[Excerpted records]

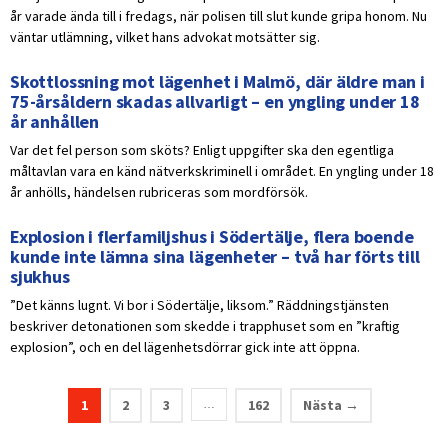
år varade ända till i fredags, när polisen till slut kunde gripa honom. Nu
väntar utlämning, vilket hans advokat motsätter sig.
Skottlossning mot lägenhet i Malmö, där äldre man i
75-årsåldern skadas allvarligt – en yngling under 18
år anhållen
Var det fel person som sköts? Enligt uppgifter ska den egentliga
måltavlan vara en känd nätverkskriminell i området. En yngling under 18
år anhölls, händelsen rubriceras som mordförsök.
Explosion i flerfamiljshus i Södertälje, flera boende
kunde inte lämna sina lägenheter – två har förts till
sjukhus
”Det känns lugnt. Vi bor i Södertälje, liksom.” Räddningstjänsten
beskriver detonationen som skedde i trapphuset som en ”kraftig
explosion”, och en del lägenhetsdörrar gick inte att öppna.
1
2
3
162
Nästa →
…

[/Excerpted records]

* Your task
Using the data above, return every line that contains the string "yngling".

* Result for this exercise
75-årsåldern skadas allvarligt – en yngling under 18
måltavlan vara en känd nätverkskriminell i området. En yngling under 18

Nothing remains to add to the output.